La chiesa di S. Giovanni Battista in Trenno, oggi inglobata nel comune di Milano, ma in origine persino capo-pieve
di Michele Brambilla
La periferia milanese riserva molte sorprese, e una di esse è particolarmente adatta ai giorni che stiamo vivendo, tra l’Epifania e il Battesimo di Cristo.
Come è noto, a battezzare Gesù fu suo cugino, san Giovanni Battista: a lui è dedicata la bella chiesa parrocchiale di Trenno, un paese della cintura milanese che è stato inglobato nel 1923 dalla metropoli, ma ha goduto un tempo di grande prosperità. Un documento del 1017 pone Trenno a capo di una delle pievi dell’arcidiocesi di Milano. La chiesa parrocchiale all’epoca era però dedicata a S. Maria della Neve. La pieve di Trenno è stata soppressa solo nel 1930 dal beato card. Schuster (arcivescovo 1929-1954).
San Carlo Borromeo (1565-1584), visitando la pieve di Trenno, ordinò di ricostruire la chiesa. I lavori cominciarono, però, solo nel 1635. Furono finanziati dalla confraternita del S. Rosario e dal lascito di un parroco di nobile origine. Per la nuova chiesa si scelsero un nuovo patrono, san Giovanni, e un sito differente rispetto alla collocazione dell’edificio medioevale. Il fatto, però, che accanto alla chiesa nuova svetti un campanile gotico in mattoni, di incerta datazione, fa supporre che in antico esistesse già, nel territorio di Trenno, una cappella dedicata a S. Giovanni Battista. I lavori di ricostruzione si protrassero oltre il 1657, dato che la facciata presenta un portico settecentesco, trasformato in uno spazio chiuso negli anni ’30 del Novecento.

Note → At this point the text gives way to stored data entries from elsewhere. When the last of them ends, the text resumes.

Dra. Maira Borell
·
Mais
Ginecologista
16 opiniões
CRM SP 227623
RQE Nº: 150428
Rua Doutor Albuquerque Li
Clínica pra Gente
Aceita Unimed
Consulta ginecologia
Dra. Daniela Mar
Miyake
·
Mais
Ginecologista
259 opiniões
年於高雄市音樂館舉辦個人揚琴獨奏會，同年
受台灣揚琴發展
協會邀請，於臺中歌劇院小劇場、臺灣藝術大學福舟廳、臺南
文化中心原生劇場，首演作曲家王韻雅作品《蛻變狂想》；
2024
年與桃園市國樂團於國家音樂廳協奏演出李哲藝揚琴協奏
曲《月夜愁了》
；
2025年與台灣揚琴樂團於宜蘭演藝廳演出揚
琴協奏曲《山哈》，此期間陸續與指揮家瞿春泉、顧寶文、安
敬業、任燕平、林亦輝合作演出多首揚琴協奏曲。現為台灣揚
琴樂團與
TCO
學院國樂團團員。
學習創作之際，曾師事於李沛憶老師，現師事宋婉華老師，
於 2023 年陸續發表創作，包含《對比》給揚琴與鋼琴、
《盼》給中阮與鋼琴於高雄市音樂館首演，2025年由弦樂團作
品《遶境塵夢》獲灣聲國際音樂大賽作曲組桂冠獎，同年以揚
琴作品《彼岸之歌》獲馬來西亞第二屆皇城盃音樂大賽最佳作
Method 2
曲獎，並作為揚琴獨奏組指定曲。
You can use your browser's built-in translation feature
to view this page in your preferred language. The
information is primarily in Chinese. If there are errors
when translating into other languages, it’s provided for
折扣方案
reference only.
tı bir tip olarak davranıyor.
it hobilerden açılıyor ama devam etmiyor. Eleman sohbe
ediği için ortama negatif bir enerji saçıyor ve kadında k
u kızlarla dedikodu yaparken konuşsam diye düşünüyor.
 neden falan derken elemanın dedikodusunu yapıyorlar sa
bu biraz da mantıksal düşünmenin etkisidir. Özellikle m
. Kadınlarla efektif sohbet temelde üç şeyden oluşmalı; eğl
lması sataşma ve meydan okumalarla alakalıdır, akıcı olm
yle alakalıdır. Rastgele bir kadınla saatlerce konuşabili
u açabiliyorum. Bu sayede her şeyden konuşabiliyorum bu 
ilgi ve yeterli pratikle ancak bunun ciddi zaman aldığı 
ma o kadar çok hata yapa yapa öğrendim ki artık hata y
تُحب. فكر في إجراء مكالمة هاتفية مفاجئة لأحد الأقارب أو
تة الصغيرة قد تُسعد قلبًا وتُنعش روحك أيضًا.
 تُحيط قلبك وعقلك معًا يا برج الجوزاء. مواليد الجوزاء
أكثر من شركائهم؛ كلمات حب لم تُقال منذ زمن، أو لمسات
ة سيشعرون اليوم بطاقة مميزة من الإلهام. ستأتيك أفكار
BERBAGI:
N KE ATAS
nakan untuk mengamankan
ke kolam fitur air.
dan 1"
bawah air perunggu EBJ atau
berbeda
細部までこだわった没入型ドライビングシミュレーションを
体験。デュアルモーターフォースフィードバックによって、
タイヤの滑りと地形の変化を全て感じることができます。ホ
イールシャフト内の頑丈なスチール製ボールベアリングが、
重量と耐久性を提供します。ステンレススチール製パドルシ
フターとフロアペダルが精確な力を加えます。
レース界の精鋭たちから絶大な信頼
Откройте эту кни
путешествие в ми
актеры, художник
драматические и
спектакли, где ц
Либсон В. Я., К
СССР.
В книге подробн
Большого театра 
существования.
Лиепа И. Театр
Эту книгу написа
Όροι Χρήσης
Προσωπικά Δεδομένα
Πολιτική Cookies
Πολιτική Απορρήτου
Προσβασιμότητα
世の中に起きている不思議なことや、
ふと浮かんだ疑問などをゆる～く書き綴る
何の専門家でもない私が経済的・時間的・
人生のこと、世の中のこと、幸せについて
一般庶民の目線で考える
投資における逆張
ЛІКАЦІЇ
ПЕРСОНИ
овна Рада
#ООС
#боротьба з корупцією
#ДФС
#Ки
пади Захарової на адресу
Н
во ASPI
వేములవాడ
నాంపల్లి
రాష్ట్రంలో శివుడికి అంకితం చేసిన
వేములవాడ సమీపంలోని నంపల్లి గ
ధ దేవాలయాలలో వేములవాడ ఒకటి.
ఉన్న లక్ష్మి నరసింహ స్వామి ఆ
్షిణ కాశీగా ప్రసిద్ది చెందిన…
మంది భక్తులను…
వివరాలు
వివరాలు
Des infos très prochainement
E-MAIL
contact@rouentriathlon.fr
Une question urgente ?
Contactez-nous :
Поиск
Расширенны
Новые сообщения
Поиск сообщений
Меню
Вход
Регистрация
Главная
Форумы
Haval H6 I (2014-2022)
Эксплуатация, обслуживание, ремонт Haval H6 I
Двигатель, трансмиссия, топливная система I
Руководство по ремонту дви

L’interno, molto sobrio, custodisce importanti cappelle. Quella che ha maggiore pregio artistico è la cappella dei SS. Re Magi, in cui si trova, come pala d’altare, l’Adorazione dei Magi del pittore tedesco Johann Christofer Storer (1611-1671), allievo di Ercole Procaccini (1605-1680). Nell’opera spiccano soprattutto i mantelli dei due Magi in rilievo, ma anche il gran numero di armigeri al seguito dei saggi orientali, che allude alla Strage degli Innocenti, decretata da re Erode quando si accorse che i tre re non erano ritornati da lui. La trave portante della capanna è cruciforme, chiaro rimando al destino del Bambino che viene così regalmente omaggiato.
La chiesa conserva anche un notevole S. Girolamo di Gian Paolo Cavagna (1550-1627), che raffigura il santo Dottore nella grotta di Betlemme, mentre contempla un Crocifisso e medita la Scrittura, posta su una mensa con inginocchiatoio che assomiglia a un altare. San Girolamo è cinto di un drappo rosso, dato che per la tradizione fu creato cardinale, ma il galero è appeso ad un ramo, segno di distacco dagli onori terreni, enfatizzato anche dalla presenza di un teschio e di una clessidra.
Dopo la chiusura del portico esterno, il vecchio battistero è stato trasformato in cappella del Sacro Cuore di Gesù. La decorazione della cappella è essenziale, ma la statua è posta su un parallelepipedo in porfido, il marmo “rosso” degli imperatori romani, e le vetrate presentano una simbologia trionfale e regale (lo stendardo del Risorto, la fiamma ardente dell’amore di Dio, uno scettro drappeggiato). Il culto del Sacro Cuore a Milano si è fatto strada lentamente, ma con sicurezza, fin dal tardo Settecento, raggiungendo l’apice sotto i pontificati di san Pio X (1903-1914) e di Pio XI (1922-1939), quando se ne comprese pienamente anche il risvolto sociale. Basti pensare al fatto che l’Università Cattolica, inaugurata nel 1921, è intitolata proprio al Sacro Cuore.